By microarray-based comparative genomic hybridization of samples from 8,789 patients referred for developmental disabilities, Ballif et al. (2007) identified a recurrent de novo pericentric deletion in 16p12.2-p11.2 in 4 unrelated patients. All 4 deletions shared the same distal breakpoint, located approximately 21.4 Mb from the 16p telomere. However, the proximal breakpoints were variable, at 28.5 Mb, 29.3 Mb (in 2 patients), and 30.1 Mb from the 16p telomere, resulting in overall deletion sizes of 7.1 Mb, 7.9 Mb, and 8.7 Mb, respectively. The smallest region of overlap was about 7.1 Mb. The identification of complex segmental duplications flanking the deletion regions suggested that nonallelic homologous recombination (NAHR) mediated these rearrangements.

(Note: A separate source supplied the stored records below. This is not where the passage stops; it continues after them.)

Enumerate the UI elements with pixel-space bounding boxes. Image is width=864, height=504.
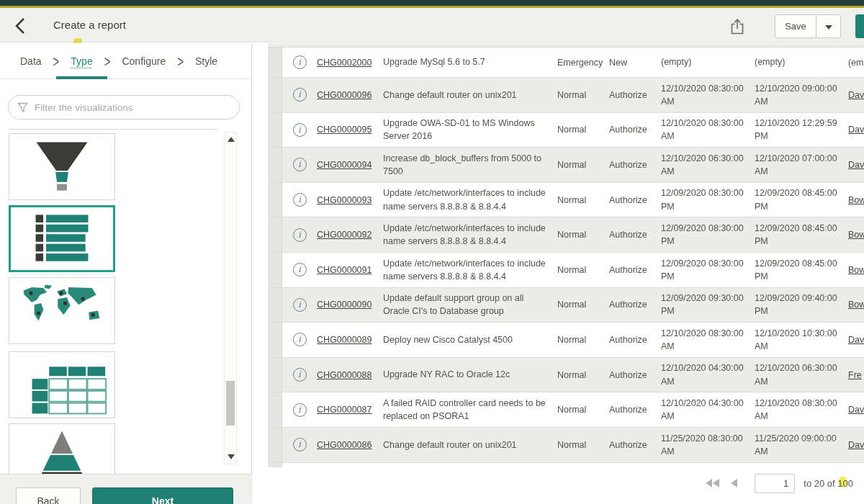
planned-start-date-cell: 12/09/2020 08:30:00 PM — [661, 186, 755, 212]
assignee-link[interactable]: Dav — [848, 90, 864, 100]
priority-cell: Normal — [557, 230, 609, 240]
priority-cell: Normal — [557, 195, 609, 205]
short-description-cell: Upgrade OWA-SD-01 to MS Windows Server 2… — [383, 117, 557, 143]
share-button[interactable] — [730, 17, 750, 37]
priority-cell: Emergency — [557, 58, 609, 68]
viz-list-scrollbar[interactable] — [224, 132, 237, 464]
info-icon-cell: i — [282, 228, 317, 242]
assignee-link[interactable]: Dav — [848, 160, 864, 170]
viz-option-world-map[interactable] — [9, 277, 115, 344]
click-indicator — [73, 38, 82, 43]
change-number-link[interactable]: CHG0000096 — [317, 90, 383, 100]
change-number-link[interactable]: CHG0000086 — [317, 440, 383, 450]
viz-option-heatmap-table[interactable] — [9, 351, 115, 418]
viz-option-horizontal-bar-list[interactable] — [9, 205, 115, 272]
info-icon[interactable]: i — [293, 158, 307, 171]
change-number-link[interactable]: CHG0000093 — [317, 195, 383, 205]
wizard-step-type[interactable]: Type — [66, 43, 96, 78]
assignee-link[interactable]: Dav — [848, 335, 864, 345]
short-description-cell: Deploy new Cisco Catalyst 4500 — [383, 333, 557, 346]
short-description-cell: Upgrade NY RAC to Oracle 12c — [383, 368, 557, 381]
viz-option-pyramid-chart[interactable] — [9, 423, 115, 474]
heatmap-table-icon — [9, 351, 114, 418]
short-description-cell: Update /etc/network/interfaces to includ… — [383, 257, 557, 283]
assignee-link[interactable]: Bow — [848, 195, 864, 205]
info-icon[interactable]: i — [293, 438, 307, 451]
change-number-link[interactable]: CHG0000091 — [317, 265, 383, 275]
table-row: i CHG0000088 Upgrade NY RAC to Oracle 12… — [268, 358, 864, 393]
wizard-step-style[interactable]: Style — [191, 43, 222, 78]
table-row: i CHG0000087 A failed RAID controller ca… — [268, 392, 864, 428]
change-number-link[interactable]: CHG0000092 — [317, 230, 383, 240]
row-left-strip — [268, 48, 282, 77]
change-number-link[interactable]: CHG0000087 — [317, 405, 383, 415]
row-left-strip — [268, 253, 282, 287]
top-brand-bar — [0, 0, 864, 6]
filter-visualizations-input[interactable] — [35, 102, 230, 113]
first-page-button[interactable] — [704, 476, 721, 490]
wizard-breadcrumb: Data > Type > Configure > Style — [0, 43, 251, 79]
info-icon[interactable]: i — [293, 368, 307, 382]
info-icon-cell: i — [282, 88, 317, 102]
assignee-link[interactable]: Bow — [848, 265, 864, 275]
planned-end-date-cell: 11/25/2020 09:00:00 AM — [755, 432, 848, 458]
change-number-link[interactable]: CHG0000090 — [317, 300, 383, 310]
info-icon[interactable]: i — [293, 263, 307, 276]
viz-option-funnel-chart[interactable] — [9, 133, 115, 200]
wizard-step-data[interactable]: Data — [16, 43, 46, 78]
info-icon[interactable]: i — [293, 193, 307, 207]
save-button[interactable]: Save — [775, 14, 816, 38]
planned-end-date-cell: 12/10/2020 08:30:00 AM — [755, 397, 848, 423]
planned-end-date-cell: 12/09/2020 08:45:00 PM — [755, 222, 848, 248]
planned-start-date-cell: 12/09/2020 09:30:00 PM — [661, 292, 755, 318]
assignee-link[interactable]: Dav — [848, 440, 864, 450]
change-number-link[interactable]: CHG0002000 — [317, 58, 383, 68]
page-number-input[interactable] — [755, 474, 795, 493]
info-icon[interactable]: i — [293, 403, 307, 417]
info-icon-cell: i — [282, 158, 317, 171]
info-icon[interactable]: i — [293, 228, 307, 242]
scrollbar-thumb[interactable] — [226, 381, 235, 426]
assignee-link[interactable]: Dav — [848, 405, 864, 415]
assignee-link[interactable]: Bow — [848, 300, 864, 310]
clipped-primary-button[interactable] — [855, 14, 864, 38]
double-left-triangle-icon — [706, 479, 712, 487]
planned-end-date-cell: 12/09/2020 09:40:00 PM — [755, 292, 848, 318]
back-chevron-button[interactable] — [14, 17, 33, 35]
assignee-link[interactable]: Fre — [848, 370, 864, 380]
scrolled-card-edge — [9, 128, 217, 130]
state-cell: Authorize — [609, 230, 661, 240]
planned-start-date-cell: 12/10/2020 06:30:00 AM — [661, 152, 755, 178]
priority-cell: Normal — [557, 265, 609, 275]
assignee-link[interactable]: (empty) — [848, 58, 864, 68]
visualization-type-list — [0, 128, 252, 474]
table-row: i CHG0000086 Change default router on un… — [268, 428, 864, 463]
state-cell: New — [609, 58, 661, 68]
planned-end-date-cell: 12/10/2020 09:00:00 AM — [755, 82, 848, 108]
change-number-link[interactable]: CHG0000094 — [317, 160, 383, 170]
next-button[interactable]: Next — [92, 487, 233, 504]
change-number-link[interactable]: CHG0000089 — [317, 335, 383, 345]
table-row: i CHG0000094 Increase db_block_buffers f… — [268, 148, 864, 183]
wizard-step-configure[interactable]: Configure — [117, 43, 170, 78]
info-icon[interactable]: i — [293, 123, 307, 137]
info-icon[interactable]: i — [293, 88, 307, 102]
info-icon[interactable]: i — [293, 333, 307, 346]
info-icon[interactable]: i — [293, 298, 307, 312]
info-icon[interactable]: i — [293, 55, 307, 69]
save-dropdown-button[interactable] — [816, 14, 841, 38]
scroll-down-arrow-icon[interactable] — [228, 454, 235, 459]
change-number-link[interactable]: CHG0000088 — [317, 370, 383, 380]
next-row-stub — [268, 463, 282, 467]
assignee-link[interactable]: Bow — [848, 230, 864, 240]
scroll-up-arrow-icon[interactable] — [228, 137, 235, 142]
change-number-link[interactable]: CHG0000095 — [317, 125, 383, 135]
page-title: Create a report — [53, 19, 126, 31]
planned-end-date-cell: 12/10/2020 07:00:00 AM — [755, 152, 848, 178]
state-cell: Authorize — [609, 160, 661, 170]
table-row: i CHG0000090 Update default support grou… — [268, 288, 864, 323]
back-button[interactable]: Back — [16, 487, 81, 504]
assignee-link[interactable]: Dav — [848, 125, 864, 135]
report-data-preview: i CHG0002000 Upgrade MySql 5.6 to 5.7 Em… — [253, 43, 864, 504]
previous-page-button[interactable] — [729, 476, 739, 490]
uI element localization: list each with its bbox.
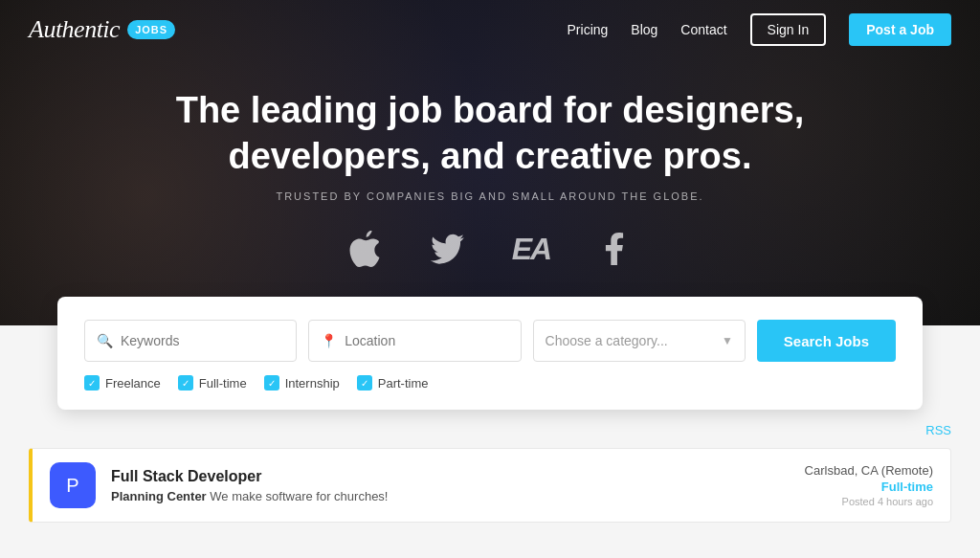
job-type: Full-time bbox=[805, 480, 933, 494]
nav-contact[interactable]: Contact bbox=[680, 22, 726, 37]
category-select-wrap: Choose a category... Design Development … bbox=[533, 320, 746, 362]
job-card[interactable]: P Full Stack Developer Planning Center W… bbox=[29, 448, 951, 523]
rss-row: RSS bbox=[29, 421, 951, 438]
nav-pricing[interactable]: Pricing bbox=[568, 22, 609, 37]
navbar: Authentic JOBS Pricing Blog Contact Sign… bbox=[0, 0, 980, 59]
hero-section: Authentic JOBS Pricing Blog Contact Sign… bbox=[0, 0, 980, 325]
parttime-filter[interactable]: ✓ Part-time bbox=[357, 375, 429, 391]
logo-area: Authentic JOBS bbox=[29, 15, 175, 44]
hero-content: The leading job board for designers, dev… bbox=[0, 59, 980, 202]
internship-filter[interactable]: ✓ Internship bbox=[264, 375, 340, 391]
freelance-checkbox[interactable]: ✓ bbox=[84, 375, 100, 391]
parttime-label: Part-time bbox=[378, 376, 429, 391]
internship-label: Internship bbox=[285, 376, 340, 391]
filter-row: ✓ Freelance ✓ Full-time ✓ Internship ✓ P… bbox=[84, 375, 896, 391]
search-row: 🔍 📍 Choose a category... Design Developm… bbox=[84, 320, 896, 362]
job-tagline: We make software for churches! bbox=[210, 489, 388, 503]
trust-logos: EA bbox=[0, 231, 980, 267]
job-company-name: Planning Center bbox=[111, 489, 207, 503]
parttime-checkbox[interactable]: ✓ bbox=[357, 375, 372, 391]
rss-link[interactable]: RSS bbox=[925, 423, 951, 437]
search-section: 🔍 📍 Choose a category... Design Developm… bbox=[57, 297, 923, 410]
job-company: Planning Center We make software for chu… bbox=[111, 489, 790, 503]
jobs-badge: JOBS bbox=[127, 20, 175, 39]
apple-logo bbox=[349, 231, 380, 267]
category-select[interactable]: Choose a category... Design Development … bbox=[546, 333, 733, 348]
search-jobs-button[interactable]: Search Jobs bbox=[757, 320, 896, 362]
facebook-logo bbox=[598, 233, 631, 265]
hero-title: The leading job board for designers, dev… bbox=[155, 88, 825, 179]
nav-links: Pricing Blog Contact Sign In Post a Job bbox=[568, 13, 951, 46]
job-logo-letter: P bbox=[66, 475, 78, 497]
search-icon: 🔍 bbox=[97, 333, 113, 348]
signin-button[interactable]: Sign In bbox=[750, 13, 827, 46]
job-meta: Carlsbad, CA (Remote) Full-time Posted 4… bbox=[805, 463, 933, 507]
job-info: Full Stack Developer Planning Center We … bbox=[111, 468, 790, 503]
twitter-logo bbox=[428, 234, 464, 264]
hero-subtitle: TRUSTED BY COMPANIES BIG AND SMALL AROUN… bbox=[19, 190, 961, 202]
freelance-label: Freelance bbox=[105, 376, 161, 391]
location-input[interactable] bbox=[345, 333, 508, 348]
location-input-wrap: 📍 bbox=[308, 320, 521, 362]
fulltime-checkbox[interactable]: ✓ bbox=[178, 375, 193, 391]
fulltime-label: Full-time bbox=[199, 376, 247, 391]
fulltime-filter[interactable]: ✓ Full-time bbox=[178, 375, 247, 391]
keyword-input[interactable] bbox=[121, 333, 284, 348]
job-posted: Posted 4 hours ago bbox=[805, 496, 933, 507]
internship-checkbox[interactable]: ✓ bbox=[264, 375, 279, 391]
freelance-filter[interactable]: ✓ Freelance bbox=[84, 375, 161, 391]
location-icon: 📍 bbox=[321, 333, 337, 348]
nav-blog[interactable]: Blog bbox=[631, 22, 657, 37]
job-logo: P bbox=[50, 462, 96, 508]
main-area: RSS P Full Stack Developer Planning Cent… bbox=[0, 421, 980, 523]
job-location: Carlsbad, CA (Remote) bbox=[805, 463, 933, 478]
keyword-input-wrap: 🔍 bbox=[84, 320, 297, 362]
ea-logo: EA bbox=[512, 232, 550, 267]
post-job-button[interactable]: Post a Job bbox=[849, 13, 951, 46]
job-title: Full Stack Developer bbox=[111, 468, 790, 485]
logo-text: Authentic bbox=[29, 15, 120, 44]
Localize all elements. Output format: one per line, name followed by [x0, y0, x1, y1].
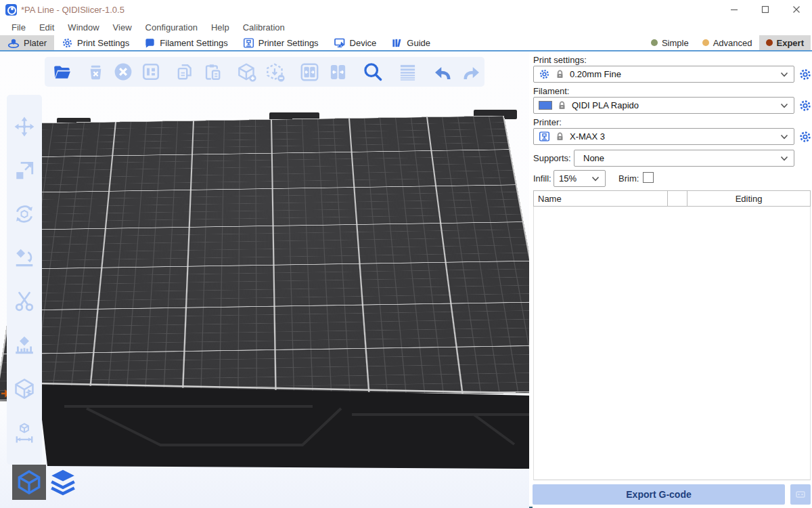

In a girl with developmental delay and mild dysmorphic features, Battaglia et al. (2009) identified a heterozygous de novo 8.2-Mb deletion at 16p12.2-p11.2. The distal breakpoint was the same as the distal breakpoint found in the patients reported by Ballif et al. (2007).

Hempel et al. (2009) found a de novo 7.7-Mb deletion on 16p12.2-p11.2 in a boy with mental retardation and mild dysmorphic features. Both breakpoints were flanked by numerous segmental duplications. The distal breakpoint was 21.5 Mb from the 16p telomere, which was considered likely to be the same as that reported by Ballif et al. (2007).